**Supplied entries:**
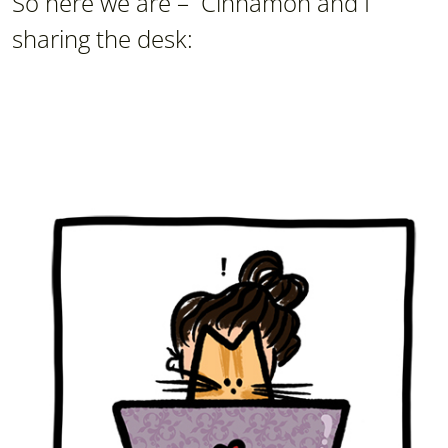
So here we are – Cinnamon and I
sharing the desk:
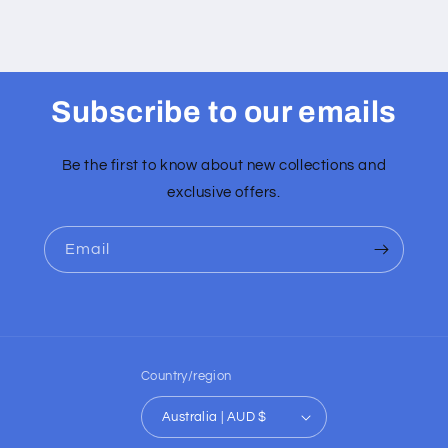
Subscribe to our emails
Be the first to know about new collections and
exclusive offers.
Email
Country/region
Australia | AUD $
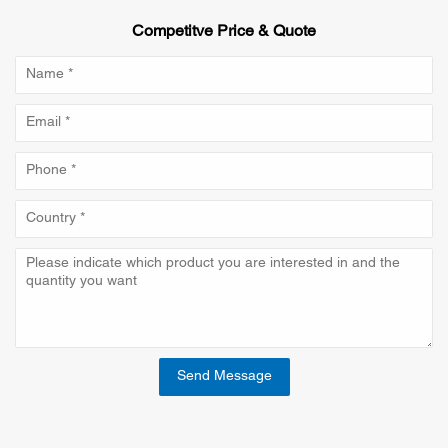
Competitve Price & Quote
Send Message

**Task objective:** Reproduce the records above word for word, without the images.

**Answer section:**
So here we are – Cinnamon and I
sharing the desk:
Subscribe to our emails
Be the first to know about new collections and
exclusive offers.
Email
Country/region
Australia | AUD $
Competitve Price & Quote
Send Message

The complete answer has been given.